Scientific uncertainty, arising, for example, from inconclusive data, statistical limitations, or a lack of expert consensus, has become a pivotal and often contested factor in climate change discourse. Questions of whether to act despite uncertainty, to delay policy action because of it, or, in extreme cases, to neglect scientific input for policy due to science’s inherent uncertainty, continue to shape national and international debates on climate change mitigation. As climate change is a global threat that requires dialogue and action across national boundaries, science diplomacy plays a key role, using international scientific collaboration to address common challenges and strengthen international relations.

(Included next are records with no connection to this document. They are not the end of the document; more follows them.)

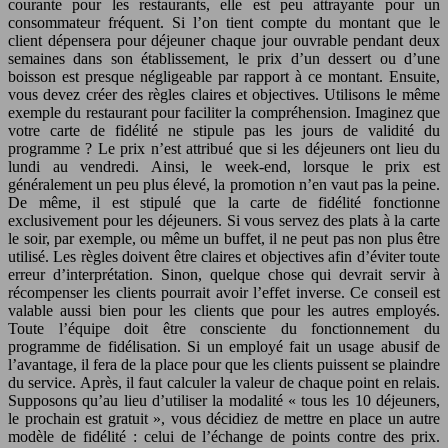
courante pour les restaurants, elle est peu attrayante pour un
consommateur fréquent. Si l’on tient compte du montant que le
client dépensera pour déjeuner chaque jour ouvrable pendant deux
semaines dans son établissement, le prix d’un dessert ou d’une
boisson est presque négligeable par rapport à ce montant. Ensuite,
vous devez créer des règles claires et objectives. Utilisons le même
exemple du restaurant pour faciliter la compréhension. Imaginez que
votre carte de fidélité ne stipule pas les jours de validité du
programme ? Le prix n’est attribué que si les déjeuners ont lieu du
lundi au vendredi. Ainsi, le week-end, lorsque le prix est
généralement un peu plus élevé, la promotion n’en vaut pas la peine.
De même, il est stipulé que la carte de fidélité fonctionne
exclusivement pour les déjeuners. Si vous servez des plats à la carte
le soir, par exemple, ou même un buffet, il ne peut pas non plus être
utilisé. Les règles doivent être claires et objectives afin d’éviter toute
erreur d’interprétation. Sinon, quelque chose qui devrait servir à
récompenser les clients pourrait avoir l’effet inverse. Ce conseil est
valable aussi bien pour les clients que pour les autres employés.
Toute l’équipe doit être consciente du fonctionnement du
programme de fidélisation. Si un employé fait un usage abusif de
l’avantage, il fera de la place pour que les clients puissent se plaindre
du service. Après, il faut calculer la valeur de chaque point en relais.
Supposons qu’au lieu d’utiliser la modalité « tous les 10 déjeuners,
le prochain est gratuit », vous décidiez de mettre en place un autre
modèle de fidélité : celui de l’échange de points contre des prix.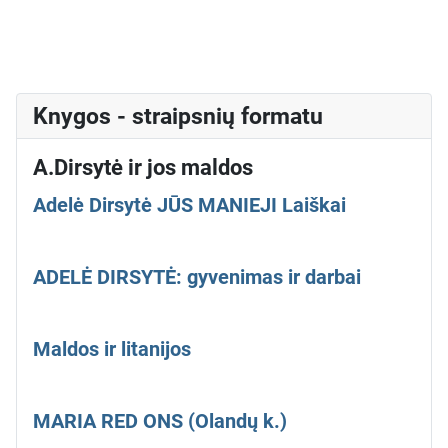
Knygos - straipsnių formatu
A.Dirsytė ir jos maldos
Adelė Dirsytė JŪS MANIEJI Laiškai
ADELĖ DIRSYTĖ: gyvenimas ir darbai
Maldos ir litanijos
MARIA RED ONS (Olandų k.)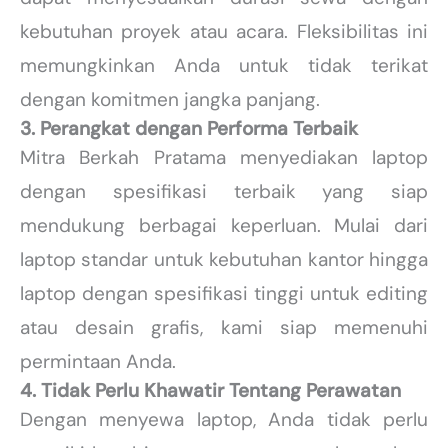
kebutuhan proyek atau acara. Fleksibilitas ini
memungkinkan Anda untuk tidak terikat
dengan komitmen jangka panjang.
3. Perangkat dengan Performa Terbaik
Mitra Berkah Pratama menyediakan laptop
dengan spesifikasi terbaik yang siap
mendukung berbagai keperluan. Mulai dari
laptop standar untuk kebutuhan kantor hingga
laptop dengan spesifikasi tinggi untuk editing
atau desain grafis, kami siap memenuhi
permintaan Anda.
4. Tidak Perlu Khawatir Tentang Perawatan
Dengan menyewa laptop, Anda tidak perlu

Around the turn of the millennium, research on scientific uncertainty in climate issues and its implications for science diplomacy gained momentum, before gradually losing traction again in the early 2000s. However, the increasingly complex landscape of climate change research, pressing global challenges and rapidly evolving technological innovations contributing significantly to the development of solutions, biotechnology being one example, call for renewed consideration of uncertainty in science diplomacy, which is the focus of my chapter.

What role do you think early-career researchers and fellows like yourself can play in shaping the future of transatlantic cooperation?

I believe that fostering and maintaining strong transatlantic ties requires a high degree of flexibility in response to rapidly changing, crisis-driven political and social environments, with COVID-19 being just one example. Early-career researchers and fellows, myself included, have been trained in such contexts during our formative years, equipping us with strong adaptability while also leaving less room for youthful naivety, inevitably replacing it with increased pragmatism. Most importantly, however, I see dialogue between different generations of transatlanticists as highly valuable for much needed and thorough ongoing reflection on past and present challenges on both sides of the Atlantic.

What has surprised or impressed you most about working and living in Washington, D.C., especially within the think tank and policy community?

In the conversations I was fortunate to have with members of the think tank and policy community in Washington, I was particularly impressed by the resilience and courage they demonstrate in their day-to-day work. I see this as an inspiration for science-policy intermediaries in Germany, who, amid the rise of the AfD and the growing instrumentalization of science, increasingly need to cultivate these competencies or are already in the process of doing so.